La compañía discográfica con la que usted trabaja firmó un convenio con una proveedora de Internet para ofrecer música y videos gratis. Hoy las discográficas no parecen encontrar la forma de vender discos. ¿Cómo analiza usted este tema?

–Creo que esta situación está en un período de transición, se está dando un cambio importante. Por una parte, hay algo ilegal que es la piratería; pero por otra parte hay algo legal que es la idea de que uno puede bajar canciones por Internet, sin tener que pedirle permiso a nadie. Eso hace que la estructura tradicional de las casas discográficas cambie o desaparezca. Pero, pase lo que pase, la música sigue... ¡La música es la música!

–De todos modos, muchos pronostican la muerte del disco en un futuro próximo.

–Sí, parece, puede ser. Uno nunca sabe. La muerte del libro fue pronosticada a comienzos del siglo XX, y el libro todavía es un soporte que parece insuperable. Uno nunca sabe nada.

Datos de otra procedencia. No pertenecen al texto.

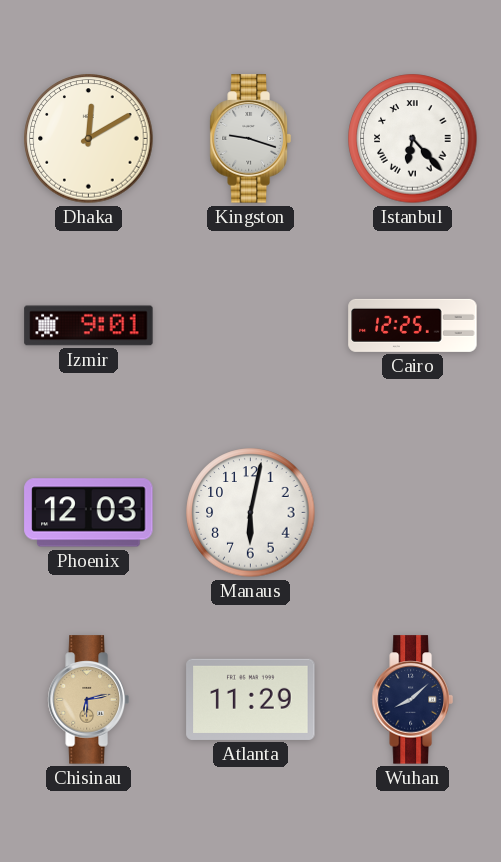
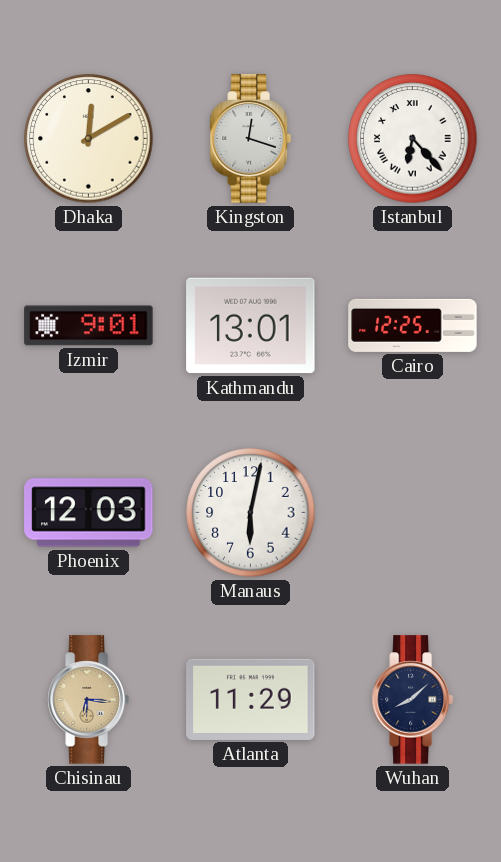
Kingston: 9:18 -> 12:18
Kathmandu: none -> 13:01
Chisinau: 6:13 -> 6:16
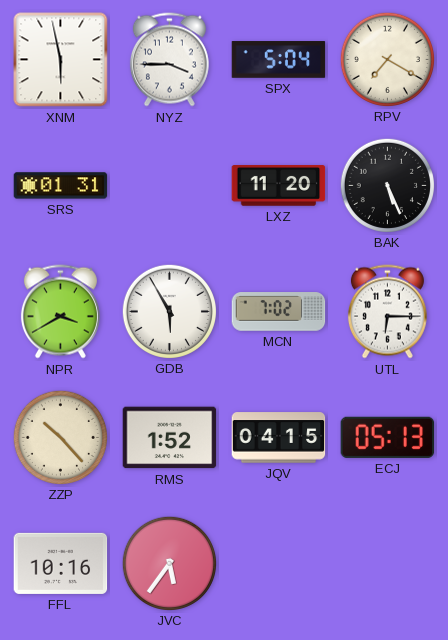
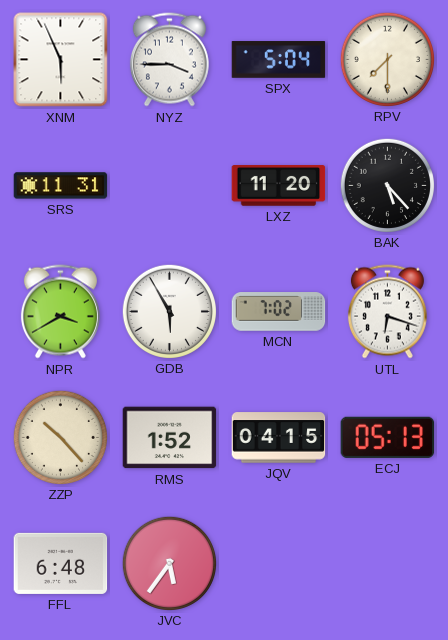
XNM: 5:58 -> 5:56
RPV: 7:20 -> 7:30
SRS: 01:31 -> 11:31
BAK: 5:26 -> 5:23
UTL: 6:15 -> 6:18
FFL: 10:16 -> 6:48
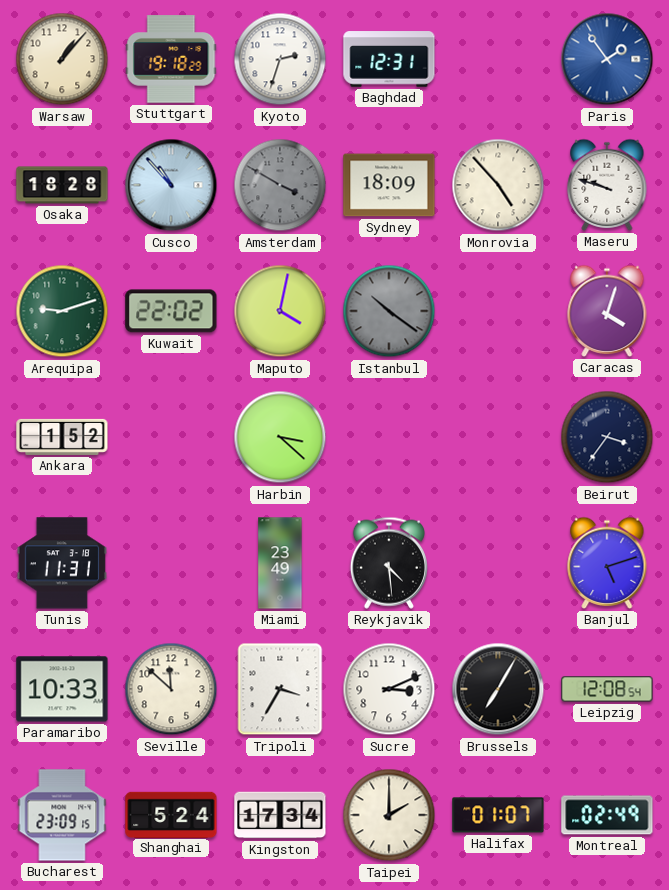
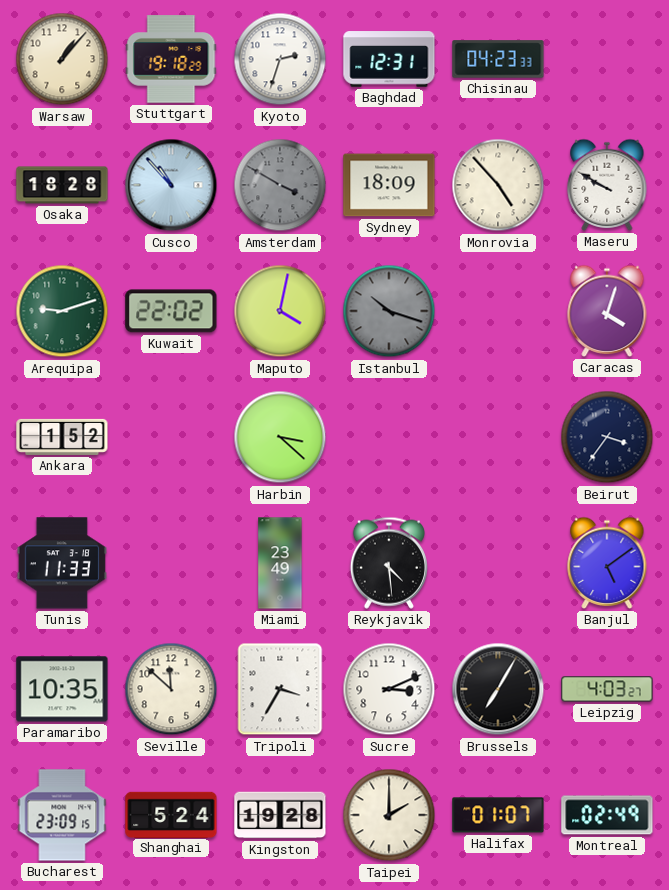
Chisinau: none -> 04:23
Paris: 1:54 -> none
Maseru: 9:48 -> 9:50
Istanbul: 10:21 -> 10:18
Tunis: 11:31 -> 11:33
Banjul: 5:12 -> 5:09
Paramaribo: 10:33 -> 10:35
Leipzig: 12:08 -> 4:03
Kingston: 17:34 -> 19:28
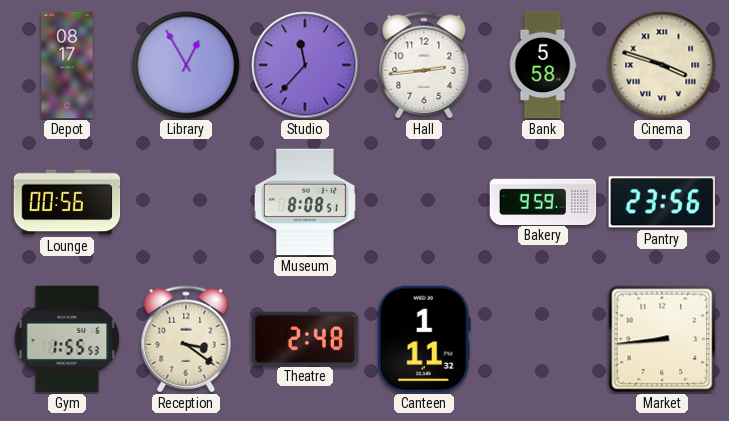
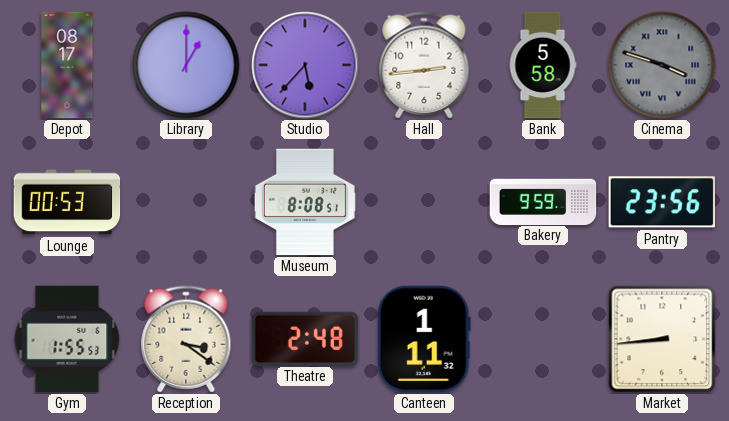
Library: 12:55 -> 1:00
Studio: 11:37 -> 5:37
Cinema dial: cream -> grey
Lounge: 00:56 -> 00:53
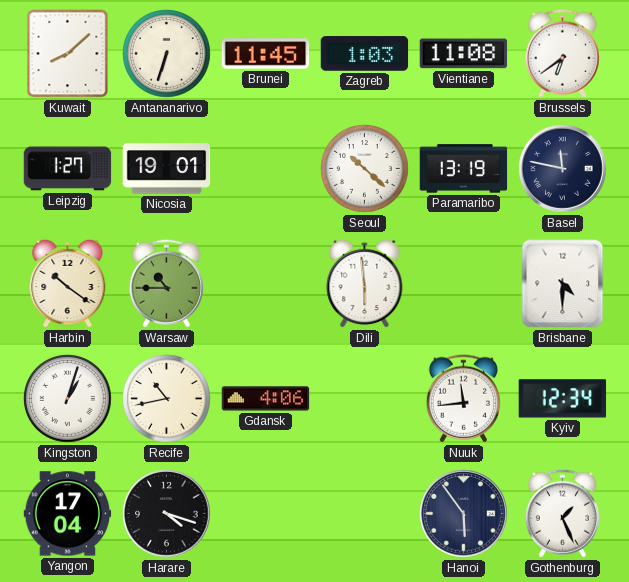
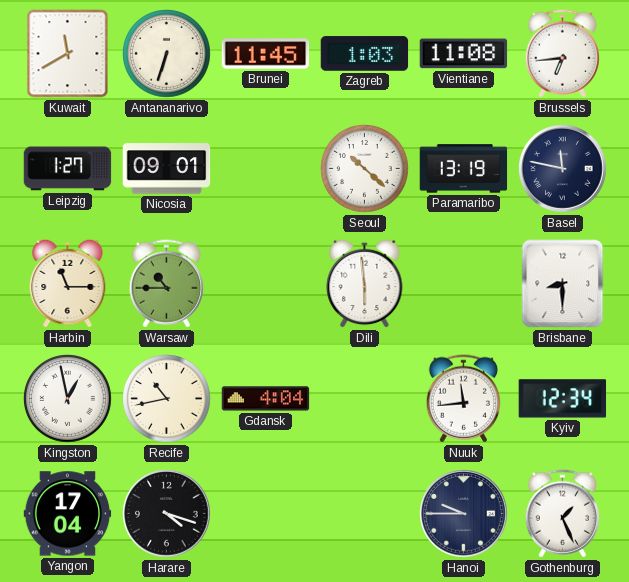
Kuwait: 8:08 -> 11:40
Brussels: 6:39 -> 6:44
Nicosia: 19:01 -> 09:01
Harbin: 10:21 -> 11:15
Brisbane: 4:30 -> 8:30
Kingston: 1:03 -> 12:58
Gdansk: 4:06 -> 4:04
Hanoi: 5:54 -> 9:45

–¿Y como músico no le preocupa saberlo?

–Sí, me interesa como tema, pero no es que sea determinante para mi creación. Va a cambiar, incluso va a cambiar la música: así como la aparición del disco cambió la música, su desaparición también la cambiará. Pero para quien hace música, esto es sólo un detalle.

–¿Imagina qué nueva forma podría tomar este cambio?

–Todavía no, hay muchas cosas que van a pasar, pero creo que en la medida en que se creen nuevos espacios de comunicación e intercambio de la música, se crearán nuevos ámbitos de fruición de la música. Ya cambiaron muchas cosas: hoy la gente elige las canciones que quiere escuchar por Internet, y muchas veces sin saber ni siquiera quién las canta. Lo veo en mis hijos menores, uno de 10, el otro de 15 años, ellos hacen eso: escuchan en Internet, eligen cosas, muchas veces no saben ni siquiera el nombre del cantante ni del autor o lo que sea. Otras veces descubren cosas antiguas, como The Beatles, o toda la música que hizo en su vida Michael Jackson, o Stevie Wonder, o Bob Marley... Lo descubren, empiezan a escuchar y a enseñarme, y a decir ¡qué maravilla que son estas cosas!, pero ya sabiendo los nombres de los cantantes o los autores. Este nuevo escenario es muy variado, y muy rico de posibilidades.

–No lo percibe como algo preocupante, sino más bien enriquecedor.

–Bueno, puede ser enriquecedor en muchos aspectos y empobrecedor en otros, pero no lo veo con preocupación, no. Lo veo con interés, y más o menos neutralmente. Si es que debo preocuparme, yo me preocupo por hacer música.